TASK REQUIREMENTS
This exercise calls for the data below to be retyped exactly, minus any images.

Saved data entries
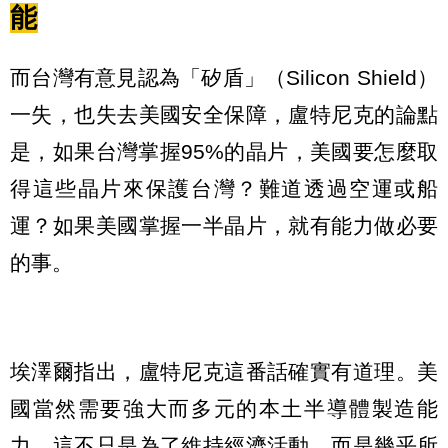
能
而台灣有意見認為「矽盾」（Silicon Shield）
一失，也失去美國安全保障，盧特尼克的論點
是，如果台灣掌握95%的晶片，美國要怎麼取
得這些晶片來保護台灣？難道透過空運或船
運？如果美國掌握一半晶片，就有能力做必要
的事。
埃澤爾指出，盧特尼克這番話確實有道理。美
國當然需要強大而多元的本土半導體製造能
力，這不只是為了維持經濟活動，而是幾乎所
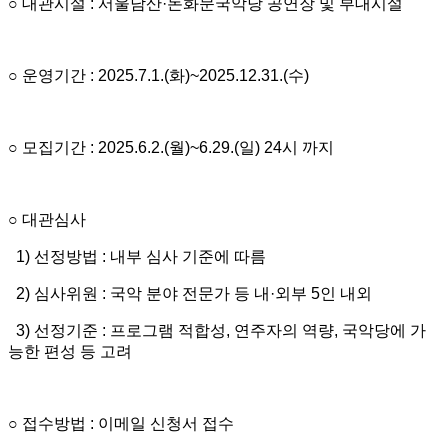
○ 대관시설 : 서울남산·돈화문국악당 공연장 및 부대시설
○ 운영기간 : 2025.7.1.(화)~2025.12.31.(수)
○ 모집기간 : 2025.6.2.(월)~6.29.(일) 24시 까지
○ 대관심사
1) 선정방법 : 내부 심사 기준에 따름
2) 심사위원 : 국악 분야 전문가 등 내·외부 5인 내외
3) 선정기준 : 프로그램 적합성, 연주자의 역량, 국악당에 가
능한 편성 등 고려
○ 접수방법 : 이메일 신청서 접수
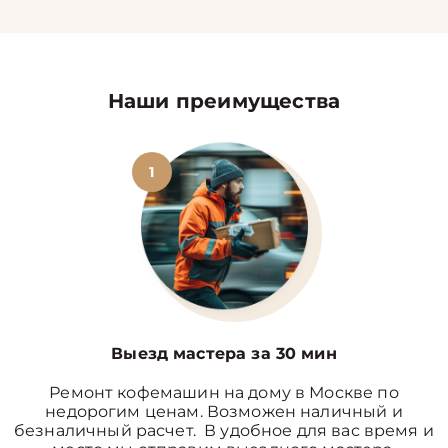
Наши преимущества
1
Выезд мастера за 30 мин
Ремонт кофемашин на дому в Москве по
недорогим ценам. Возможен наличный и
безналичный расчет. В удобное для вас время и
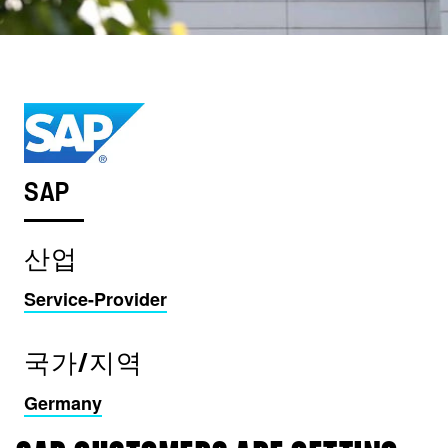
SAP
산업
Service-Provider
국가/지역
Germany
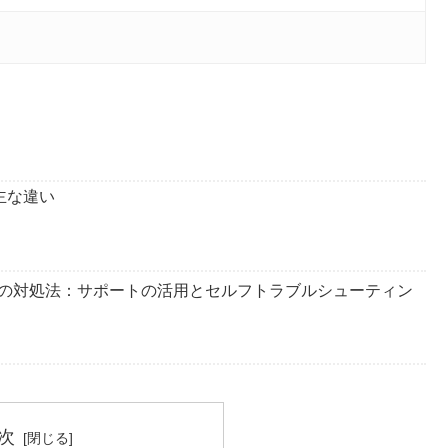
と主な違い
たときの対処法：サポートの活用とセルフトラブルシューティン
次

SOLVED EXERCISE
能
而台灣有意見認為「矽盾」（Silicon Shield）
一失，也失去美國安全保障，盧特尼克的論點
是，如果台灣掌握95%的晶片，美國要怎麼取
得這些晶片來保護台灣？難道透過空運或船
運？如果美國掌握一半晶片，就有能力做必要
的事。
埃澤爾指出，盧特尼克這番話確實有道理。美
國當然需要強大而多元的本土半導體製造能
力，這不只是為了維持經濟活動，而是幾乎所
○ 대관시설 : 서울남산·돈화문국악당 공연장 및 부대시설
○ 운영기간 : 2025.7.1.(화)~2025.12.31.(수)
○ 모집기간 : 2025.6.2.(월)~6.29.(일) 24시 까지
○ 대관심사
1) 선정방법 : 내부 심사 기준에 따름
2) 심사위원 : 국악 분야 전문가 등 내·외부 5인 내외
3) 선정기준 : 프로그램 적합성, 연주자의 역량, 국악당에 가
능한 편성 등 고려
○ 접수방법 : 이메일 신청서 접수
Наши преимущества
1
Выезд мастера за 30 мин
Ремонт кофемашин на дому в Москве по
недорогим ценам. Возможен наличный и
безналичный расчет. В удобное для вас время и
SAP
산업
Service-Provider
국가/지역
Germany
と主な違い
たときの対処法：サポートの活用とセルフトラブルシューティン
次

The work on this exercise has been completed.